The line containing "Teddy Arrangements" marks the end; return exactly every line from the start of the records up to and including it, but no pictures.

Data entries ->
----

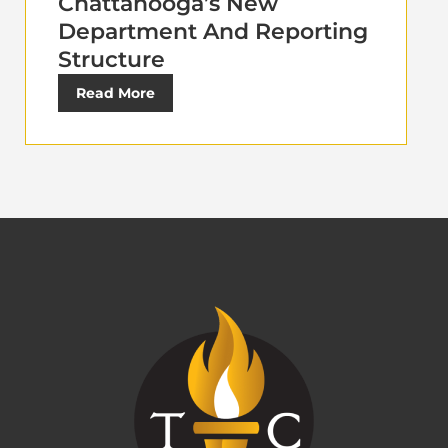
Chattanooga’s New
Department And Reporting
Structure
Read More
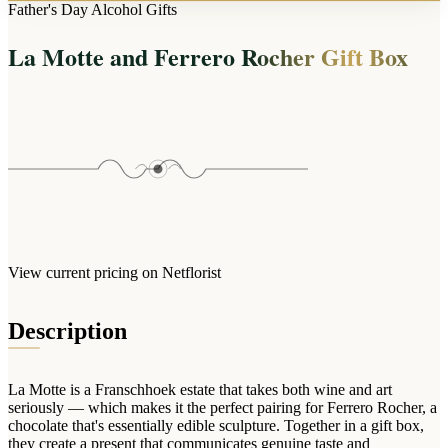
Arrangements
Father's Day Alcohol Gifts
Jewellery
Bath & Lifestyle
Powerbanks
Bouquets
La Motte and Ferrero Rocher Gift Box
Gowns
Audio
Clear Vases
Towels
All Stationery
Boxed Flowers
Cosmetic Bags
Baskets
Eye Masks
Wooden Crates
Gift Sets
Edible Arrangements
Teddies
Teddy Arrangements
Gifts of Faith
Flowers in a Mug
All Personalised
View current pricing on Netflorist
Balloon Bouquets
Clothing & Accessories
Description
T-Shirts
Hoodies
La Motte is a Franschhoek estate that takes both wine and art
Pyjamas
seriously — which makes it the perfect pairing for Ferrero Rocher, a
chocolate that's essentially edible sculpture. Together in a gift box,
Socks
they create a present that communicates genuine taste and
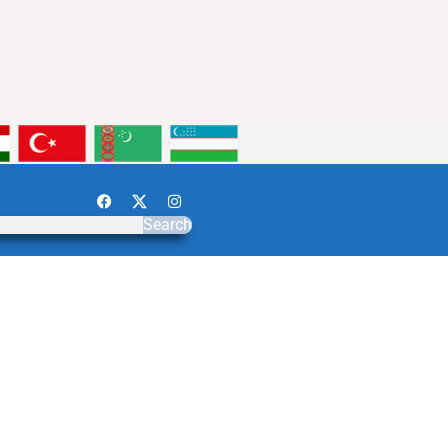
Search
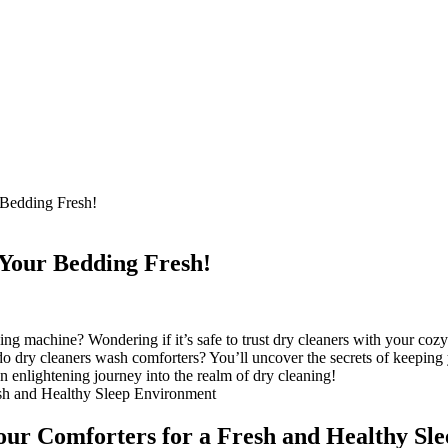
Bedding Fresh!
Your Bedding Fresh!
g machine? Wondering if it’s safe to trust dry cleaners with your cozy 
do dry cleaners wash comforters? You’ll uncover the secrets of keeping
an enlightening journey into the realm of dry cleaning!
our Comforters for a Fresh and Healthy Sl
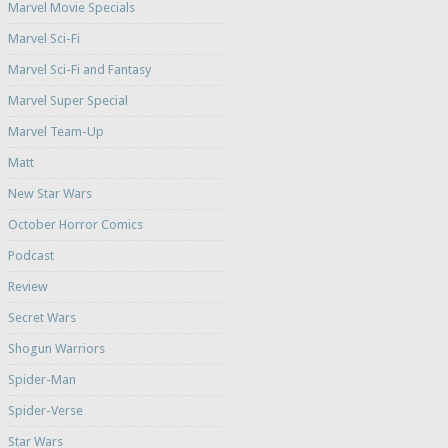
Marvel Movie Specials
Marvel Sci-Fi
Marvel Sci-Fi and Fantasy
Marvel Super Special
Marvel Team-Up
Matt
New Star Wars
October Horror Comics
Podcast
Review
Secret Wars
Shogun Warriors
Spider-Man
Spider-Verse
Star Wars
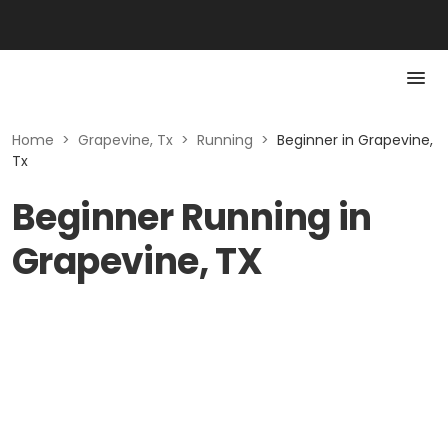
Home
>
Grapevine, Tx
>
Running
>
Beginner in Grapevine,
Tx
Beginner Running in
Grapevine, TX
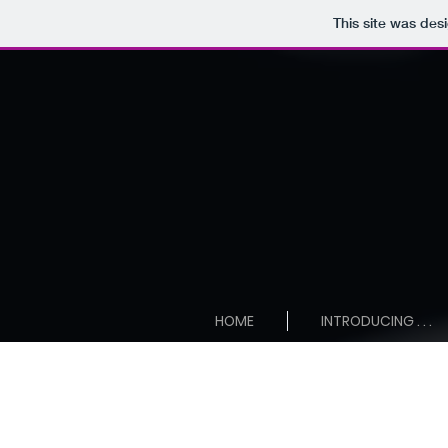
This site was des
HOME
INTRODUCING . . .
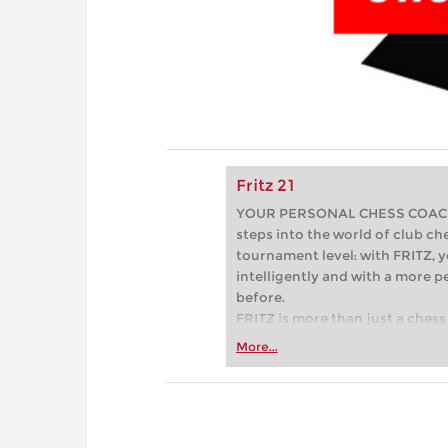
Fritz 21
YOUR PERSONAL CHESS COACH - 
steps into the world of club che
tournament level: with FRITZ, y
intelligently and with a more 
before.
FRITZ is more than just a chess 
Whether you’re taking your firs
More...
or already playing at a tournam
more efficiently, intelligently
approach than ever before.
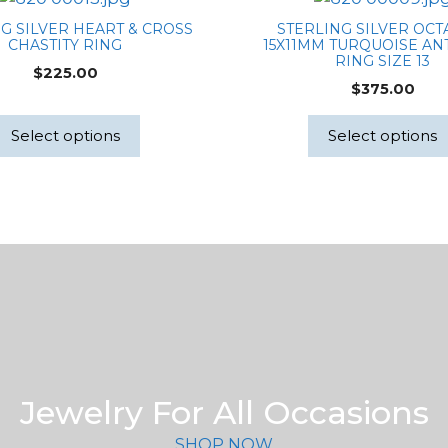
G SILVER HEART & CROSS
STERLING SILVER OC
CHASTITY RING
15X11MM TURQUOISE AN
RING SIZE 13
$
225.00
$
375.00
Select options
Select options
Jewelry For All Occasions
SHOP NOW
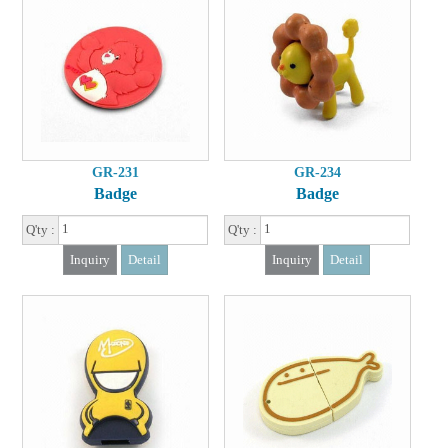
GR-231
GR-234
Badge
Badge
Q'ty :
Q'ty :
Inquiry
Detail
Inquiry
Detail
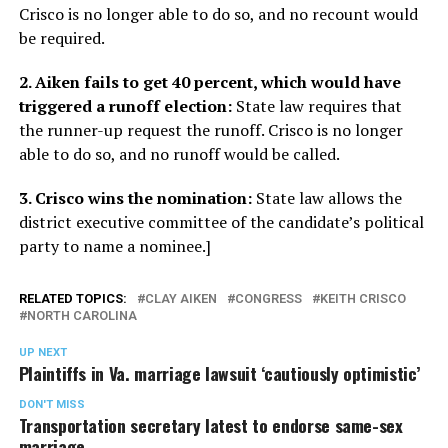
Crisco is no longer able to do so, and no recount would
be required.
2. Aiken fails to get 40 percent, which would have
triggered a runoff election:
State law requires that
the runner-up request the runoff. Crisco is no longer
able to do so, and no runoff would be called.
3. Crisco wins the nomination:
State law allows the
district executive committee of the candidate’s political
party to name a nominee.]
RELATED TOPICS:
CLAY AIKEN
CONGRESS
KEITH CRISCO
NORTH CAROLINA
UP NEXT
Plaintiffs in Va. marriage lawsuit ‘cautiously optimistic’
DON'T MISS
Transportation secretary latest to endorse same-sex
marriage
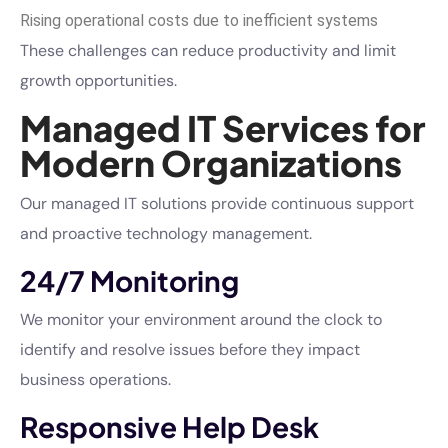
Rising operational costs due to inefficient systems
These challenges can reduce productivity and limit
growth opportunities.
Managed IT Services for
Modern Organizations
Our managed IT solutions provide continuous support
and proactive technology management.
24/7 Monitoring
We monitor your environment around the clock to
identify and resolve issues before they impact
business operations.
Responsive Help Desk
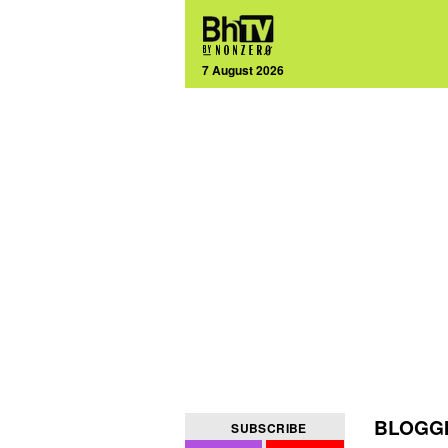
7 August 2026
BLOGGI
SUBSCRIBE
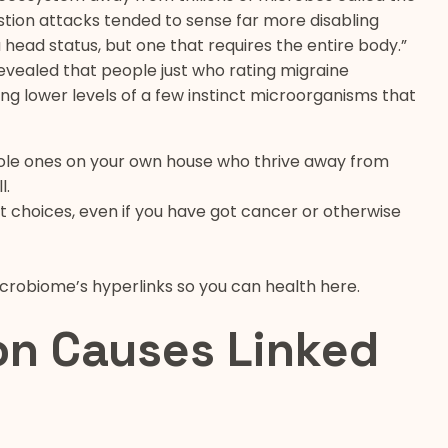
tion attacks tended to sense far more disabling
a head status, but one that requires the entire body.”
revealed that people just who rating migraine
g lower levels of a few instinct microorganisms that
sole ones on your own house who thrive away from
l.
t choices, even if you have got cancer or otherwise
icrobiome’s hyperlinks so you can health here.
on Causes Linked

----

Response ->
Chattanooga’s New
Department And Reporting
Structure
Read More
Arrangements
Father's Day Alcohol Gifts
Jewellery
Bath & Lifestyle
Powerbanks
Bouquets
La Motte and Ferrero Rocher Gift Box
Gowns
Audio
Clear Vases
Towels
All Stationery
Boxed Flowers
Cosmetic Bags
Baskets
Eye Masks
Wooden Crates
Gift Sets
Edible Arrangements
Teddies
Teddy Arrangements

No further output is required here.